Finally, the next results will be of usefulness (\('\) denotes transposition).

Theorem 1.3 (Cramér--Wold device) Let \(\mathbf{X}_n\) be a sequence of \(p\)-dimensional random vectors. Then:

\[\begin{align*} \mathbf{X}_n\stackrel{d}{\longrightarrow}\mathbf{X}\iff \mathbf{c}'\mathbf{X}_n\stackrel{d}{\longrightarrow}\mathbf{c}'\mathbf{X},\quad \forall \mathbf{c}\in\mathbb{R}^p. \end{align*}\]

Theorem 1.4 (Continuous mapping theorem) If \(\mathbf{X}_n\stackrel{d,\,\mathbb{P},\,\mathrm{as}}{\longrightarrow}\mathbf{X},\) then \(g(\mathbf{X}_n)\stackrel{d,\,\mathbb{P},\,\mathrm{as}}{\longrightarrow}g(\mathbf{X})\) for any continuous function \(g.\)

Theorem 1.5 (Slutsky's theorem) Let \(X_n\) and \(Y_n\) be sequences of random variables.

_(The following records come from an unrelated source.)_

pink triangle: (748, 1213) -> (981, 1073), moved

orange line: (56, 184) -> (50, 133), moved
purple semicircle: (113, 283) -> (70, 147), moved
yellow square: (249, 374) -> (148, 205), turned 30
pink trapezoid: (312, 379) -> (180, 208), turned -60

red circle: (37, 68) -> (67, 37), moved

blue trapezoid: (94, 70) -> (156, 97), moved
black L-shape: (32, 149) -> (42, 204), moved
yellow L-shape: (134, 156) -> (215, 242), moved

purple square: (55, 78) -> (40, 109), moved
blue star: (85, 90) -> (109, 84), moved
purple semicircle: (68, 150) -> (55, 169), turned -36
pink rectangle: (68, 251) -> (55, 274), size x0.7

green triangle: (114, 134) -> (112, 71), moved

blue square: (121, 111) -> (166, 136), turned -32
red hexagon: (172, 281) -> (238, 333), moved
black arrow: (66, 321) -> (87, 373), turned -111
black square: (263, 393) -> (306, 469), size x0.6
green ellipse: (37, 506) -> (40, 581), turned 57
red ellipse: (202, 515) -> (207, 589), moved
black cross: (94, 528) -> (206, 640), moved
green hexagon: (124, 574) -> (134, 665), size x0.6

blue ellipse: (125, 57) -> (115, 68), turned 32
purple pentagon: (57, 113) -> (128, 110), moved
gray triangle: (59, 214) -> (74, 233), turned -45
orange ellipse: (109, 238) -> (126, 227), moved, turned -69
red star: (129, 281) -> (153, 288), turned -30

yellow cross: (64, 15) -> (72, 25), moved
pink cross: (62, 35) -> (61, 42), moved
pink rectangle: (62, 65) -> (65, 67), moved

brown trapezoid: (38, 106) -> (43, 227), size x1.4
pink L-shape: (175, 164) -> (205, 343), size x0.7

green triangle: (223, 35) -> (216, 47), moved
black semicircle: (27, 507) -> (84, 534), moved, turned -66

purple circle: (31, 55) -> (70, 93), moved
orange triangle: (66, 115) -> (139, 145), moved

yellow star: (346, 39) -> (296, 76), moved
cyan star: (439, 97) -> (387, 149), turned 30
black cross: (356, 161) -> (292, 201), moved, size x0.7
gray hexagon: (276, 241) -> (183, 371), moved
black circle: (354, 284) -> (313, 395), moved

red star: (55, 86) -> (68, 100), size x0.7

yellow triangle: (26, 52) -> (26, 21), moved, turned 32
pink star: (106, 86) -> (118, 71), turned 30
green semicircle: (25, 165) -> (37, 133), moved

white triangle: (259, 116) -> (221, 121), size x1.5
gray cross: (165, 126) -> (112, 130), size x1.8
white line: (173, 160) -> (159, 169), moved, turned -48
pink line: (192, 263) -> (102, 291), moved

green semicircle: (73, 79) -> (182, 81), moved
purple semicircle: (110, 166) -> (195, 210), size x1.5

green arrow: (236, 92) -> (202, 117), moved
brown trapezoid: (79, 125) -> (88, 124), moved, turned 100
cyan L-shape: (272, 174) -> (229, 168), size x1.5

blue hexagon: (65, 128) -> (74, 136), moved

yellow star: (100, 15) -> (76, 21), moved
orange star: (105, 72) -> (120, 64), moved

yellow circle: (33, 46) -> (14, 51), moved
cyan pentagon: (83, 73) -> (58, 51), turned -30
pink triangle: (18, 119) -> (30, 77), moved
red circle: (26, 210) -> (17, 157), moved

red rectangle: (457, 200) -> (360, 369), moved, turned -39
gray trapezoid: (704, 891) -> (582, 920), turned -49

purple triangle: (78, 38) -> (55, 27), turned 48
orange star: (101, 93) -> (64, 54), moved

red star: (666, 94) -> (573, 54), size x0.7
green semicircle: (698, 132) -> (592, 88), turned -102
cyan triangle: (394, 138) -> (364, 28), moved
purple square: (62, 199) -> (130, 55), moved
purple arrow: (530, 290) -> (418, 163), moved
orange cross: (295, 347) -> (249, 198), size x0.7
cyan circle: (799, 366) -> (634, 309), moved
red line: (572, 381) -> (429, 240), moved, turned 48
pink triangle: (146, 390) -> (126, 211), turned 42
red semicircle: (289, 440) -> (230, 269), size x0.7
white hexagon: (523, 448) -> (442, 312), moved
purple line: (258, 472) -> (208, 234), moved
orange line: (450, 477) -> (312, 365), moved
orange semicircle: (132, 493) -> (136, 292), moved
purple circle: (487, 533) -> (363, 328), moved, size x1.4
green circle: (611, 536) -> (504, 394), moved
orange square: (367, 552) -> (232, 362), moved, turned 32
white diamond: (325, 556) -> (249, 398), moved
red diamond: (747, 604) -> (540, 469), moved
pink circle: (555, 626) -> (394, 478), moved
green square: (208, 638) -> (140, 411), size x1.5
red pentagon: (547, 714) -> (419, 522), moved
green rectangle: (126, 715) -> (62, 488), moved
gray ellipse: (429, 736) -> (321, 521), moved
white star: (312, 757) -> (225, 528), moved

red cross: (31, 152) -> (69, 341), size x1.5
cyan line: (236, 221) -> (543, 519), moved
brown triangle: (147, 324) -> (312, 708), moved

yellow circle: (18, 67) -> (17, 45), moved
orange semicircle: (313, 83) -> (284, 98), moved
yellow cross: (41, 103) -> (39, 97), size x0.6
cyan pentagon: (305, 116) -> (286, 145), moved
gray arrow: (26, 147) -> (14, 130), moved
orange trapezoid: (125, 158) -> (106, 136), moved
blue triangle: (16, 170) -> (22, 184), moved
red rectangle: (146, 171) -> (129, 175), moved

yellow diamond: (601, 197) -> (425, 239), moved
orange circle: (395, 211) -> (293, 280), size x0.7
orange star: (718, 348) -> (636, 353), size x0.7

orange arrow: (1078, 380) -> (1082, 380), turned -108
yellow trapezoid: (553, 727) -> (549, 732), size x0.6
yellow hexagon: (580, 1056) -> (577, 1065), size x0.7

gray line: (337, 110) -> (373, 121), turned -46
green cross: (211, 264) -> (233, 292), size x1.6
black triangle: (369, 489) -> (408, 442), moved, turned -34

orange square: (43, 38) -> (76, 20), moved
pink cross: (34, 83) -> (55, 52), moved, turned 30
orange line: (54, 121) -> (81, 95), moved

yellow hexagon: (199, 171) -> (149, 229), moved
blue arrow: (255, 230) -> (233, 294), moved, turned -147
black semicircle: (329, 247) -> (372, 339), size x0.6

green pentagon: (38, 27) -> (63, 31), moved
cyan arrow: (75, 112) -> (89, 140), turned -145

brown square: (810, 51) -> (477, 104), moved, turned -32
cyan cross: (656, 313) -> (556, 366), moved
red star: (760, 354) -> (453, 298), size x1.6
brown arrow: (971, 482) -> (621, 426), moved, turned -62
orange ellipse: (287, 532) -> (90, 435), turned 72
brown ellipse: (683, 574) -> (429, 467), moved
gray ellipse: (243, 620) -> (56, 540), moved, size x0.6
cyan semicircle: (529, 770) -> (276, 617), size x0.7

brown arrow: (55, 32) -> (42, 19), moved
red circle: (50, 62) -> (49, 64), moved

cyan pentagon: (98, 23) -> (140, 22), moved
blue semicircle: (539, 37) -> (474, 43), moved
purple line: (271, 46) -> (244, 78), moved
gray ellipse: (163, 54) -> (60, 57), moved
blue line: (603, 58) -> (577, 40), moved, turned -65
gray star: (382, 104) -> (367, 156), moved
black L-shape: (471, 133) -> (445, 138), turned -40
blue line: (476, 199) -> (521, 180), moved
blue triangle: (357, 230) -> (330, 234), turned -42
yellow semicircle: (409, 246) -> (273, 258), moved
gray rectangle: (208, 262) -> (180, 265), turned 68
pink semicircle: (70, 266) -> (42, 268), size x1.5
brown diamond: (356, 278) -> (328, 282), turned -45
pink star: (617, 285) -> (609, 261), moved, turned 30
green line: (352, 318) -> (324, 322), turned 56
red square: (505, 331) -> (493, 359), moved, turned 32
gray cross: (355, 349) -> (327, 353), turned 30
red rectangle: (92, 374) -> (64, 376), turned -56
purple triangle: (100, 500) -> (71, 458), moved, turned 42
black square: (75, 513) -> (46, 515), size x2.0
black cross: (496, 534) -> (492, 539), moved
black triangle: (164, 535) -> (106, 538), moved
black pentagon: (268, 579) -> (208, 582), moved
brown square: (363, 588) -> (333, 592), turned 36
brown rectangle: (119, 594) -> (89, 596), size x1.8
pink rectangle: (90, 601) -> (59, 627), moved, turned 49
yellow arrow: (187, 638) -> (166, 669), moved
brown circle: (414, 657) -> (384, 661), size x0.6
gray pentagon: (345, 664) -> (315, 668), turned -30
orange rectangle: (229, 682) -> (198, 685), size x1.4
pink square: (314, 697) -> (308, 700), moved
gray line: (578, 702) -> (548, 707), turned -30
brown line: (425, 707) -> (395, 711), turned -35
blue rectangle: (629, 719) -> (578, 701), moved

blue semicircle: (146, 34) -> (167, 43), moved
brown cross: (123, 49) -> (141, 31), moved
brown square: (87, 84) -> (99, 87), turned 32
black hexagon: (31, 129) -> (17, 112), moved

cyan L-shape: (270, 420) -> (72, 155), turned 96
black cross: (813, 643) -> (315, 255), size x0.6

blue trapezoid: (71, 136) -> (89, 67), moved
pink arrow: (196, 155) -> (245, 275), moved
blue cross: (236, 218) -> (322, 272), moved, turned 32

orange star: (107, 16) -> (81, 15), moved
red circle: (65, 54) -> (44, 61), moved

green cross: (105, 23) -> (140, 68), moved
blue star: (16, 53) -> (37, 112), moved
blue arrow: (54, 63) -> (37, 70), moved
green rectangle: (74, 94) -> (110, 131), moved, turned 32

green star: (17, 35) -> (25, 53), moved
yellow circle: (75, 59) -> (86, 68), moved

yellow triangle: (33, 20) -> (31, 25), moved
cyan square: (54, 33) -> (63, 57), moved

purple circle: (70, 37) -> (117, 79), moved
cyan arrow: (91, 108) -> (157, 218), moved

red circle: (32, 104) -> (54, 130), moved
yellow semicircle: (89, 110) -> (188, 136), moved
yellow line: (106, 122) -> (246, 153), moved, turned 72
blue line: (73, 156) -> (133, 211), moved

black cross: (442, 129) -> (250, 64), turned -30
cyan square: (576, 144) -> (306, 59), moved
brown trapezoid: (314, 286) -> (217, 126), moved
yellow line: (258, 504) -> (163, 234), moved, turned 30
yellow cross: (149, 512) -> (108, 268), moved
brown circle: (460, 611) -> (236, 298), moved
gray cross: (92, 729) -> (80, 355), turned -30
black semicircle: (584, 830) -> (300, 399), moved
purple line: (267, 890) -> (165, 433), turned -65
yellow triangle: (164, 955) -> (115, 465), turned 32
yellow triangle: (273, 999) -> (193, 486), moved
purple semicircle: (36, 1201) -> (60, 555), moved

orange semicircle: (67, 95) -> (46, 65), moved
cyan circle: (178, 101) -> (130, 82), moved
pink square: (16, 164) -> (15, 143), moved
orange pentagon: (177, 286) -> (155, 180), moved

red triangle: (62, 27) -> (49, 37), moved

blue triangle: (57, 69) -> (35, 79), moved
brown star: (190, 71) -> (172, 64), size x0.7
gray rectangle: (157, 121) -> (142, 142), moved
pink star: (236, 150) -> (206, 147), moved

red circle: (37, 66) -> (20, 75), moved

  1. If \(X_n\stackrel{d}{\longrightarrow}X\) and \(Y_n\stackrel{\mathbb{P}}{\longrightarrow} c,\) then \(X_nY_n\stackrel{d}{\longrightarrow}cX.\)
  2. If \(X_n\stackrel{d}{\longrightarrow}X\) and \(Y_n\stackrel{\mathbb{P}}{\longrightarrow} c,\) \(c\neq0,\) then \(\frac{X_n}{Y_n}\stackrel{d}{\longrightarrow}\frac{X}{c}.\)
  3. If \(X_n\stackrel{d}{\longrightarrow}X\) and \(Y_n\stackrel{\mathbb{P}}{\longrightarrow} c,\) then \(X_n+Y_n\stackrel{d}{\longrightarrow}X+c.\)

Theorem 1.6 (Limit algebra for $(\mathbb{P} \ r \ \mathrm{as})$-convergence) Let \(X_n\) and \(Y_n\) be sequences of random variables and \(a_n\to a\) and \(b_n\to b\) two sequences. Denote \(X_n\stackrel{\mathbb{P},\,r,\,\mathrm{as}}{\longrightarrow}X\) to “\(X_n\) converges in probability (respectively almost surely, respectively in \(r\)-mean).”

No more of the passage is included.